The required result is every line of the records that includes "karşı".

┄┄┄┄┄┄

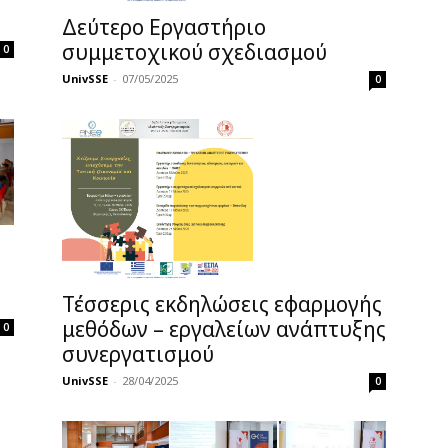
Δεύτερο Εργαστήριο
συμμετοχικού σχεδιασμού
0
UnivSSE
-
07/05/2025
0
Τέσσερις εκδηλώσεις εφαρμογής
μεθόδων – εργαλείων ανάπτυξης
0
συνεργατισμού
UnivSSE
-
28/04/2025
0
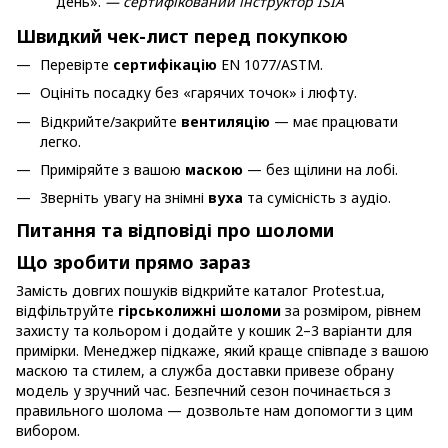
день».
— сертифікований інструктор ISIA
Швидкий чек-лист перед покупкою
Перевірте
сертифікацію
EN 1077/ASTM.
Оцініть посадку без «гарячих точок» і люфту.
Відкрийте/закрийте
вентиляцію
— має працювати
легко.
Приміряйте з вашою
маскою
— без щілини на лобі.
Зверніть увагу на знімні
вуха
та сумісність з аудіо.
Питання та відповіді про шоломи
Що зробити прямо зараз
Замість довгих пошуків відкрийте каталог Protest.ua,
відфільтруйте
гірськолижні шоломи
за розміром, рівнем
захисту та кольором і додайте у кошик 2–3 варіанти для
примірки. Менеджер підкаже, який краще співпаде з вашою
маскою та стилем, а служба доставки привезе обрану
модель у зручний час. Безпечний сезон починається з
правильного шолома — дозвольте нам допомогти з цим
вибором.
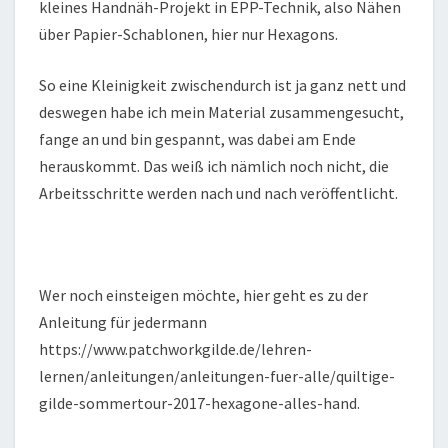
kleines Handnäh-Projekt in EPP-Technik, also Nähen
über Papier-Schablonen, hier nur Hexagons.
So eine Kleinigkeit zwischendurch ist ja ganz nett und
deswegen habe ich mein Material zusammengesucht,
fange an und bin gespannt, was dabei am Ende
herauskommt. Das weiß ich nämlich noch nicht, die
Arbeitsschritte werden nach und nach veröffentlicht.
Wer noch einsteigen möchte, hier geht es zu der
Anleitung für jedermann
https://www.patchworkgilde.de/lehren-
lernen/anleitungen/anleitungen-fuer-alle/quiltige-
gilde-sommertour-2017-hexagone-alles-hand.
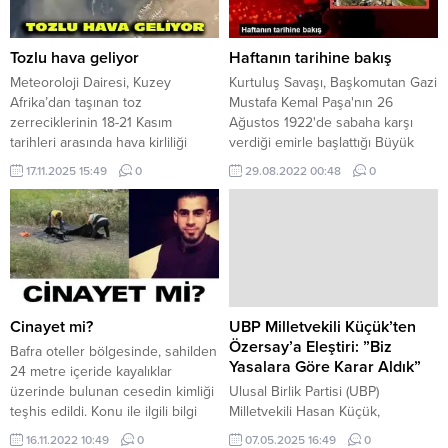
Tozlu hava geliyor
Haftanın tarihine bakış
Meteoroloji Dairesi, Kuzey
Kurtuluş Savaşı, Başkomutan Gazi
Afrika’dan taşınan toz
Mustafa Kemal Paşa'nın 26
zerreciklerinin 18-21 Kasım
Ağustos 1922'de sabaha karşı
tarihleri arasında hava kirliliği
verdiği emirle başlattığı Büyük
yaratmasının beklendiğini
Taarruz ve 30 Ağustos ...
17.11.2025 15:49
0
29.08.2022 00:48
0
belirterek özellikle hassasiyeti
olan vatandaşlara tedbir çağrısı
yaptı. Meteoroloji Dairesi, Kuzey
Afrika üzerinden taşınan toz
zerreciklerinin bölgede hava
kirliliğine yol açmasının
beklendiğini duyurdu. Yetkililer,
toza karşı hassasiyeti olan
Cinayet mi?
UBP Milletvekili Küçük’ten
vatandaşların tedbirli olmalarını
Özersay’a Eleştiri: ”Biz
Bafra oteller bölgesinde, sahilden
tavsiye etti. Uyarı, 18...
Yasalara Göre Karar Aldık”
24 metre içeride kayalıklar
üzerinde bulunan cesedin kimliği
Ulusal Birlik Partisi (UBP)
teşhis edildi. Konu ile ilgili bilgi
Milletvekili Hasan Küçük,
veren Polis, açıklamada şu
partisinin İskele Milletvekili Emrah
16.11.2022 10:49
0
07.05.2025 16:49
0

┄┄┄┄┄┄

EXERCISE OUTPUT:
Ağustos 1922'de sabaha karşı
toza karşı hassasiyeti olan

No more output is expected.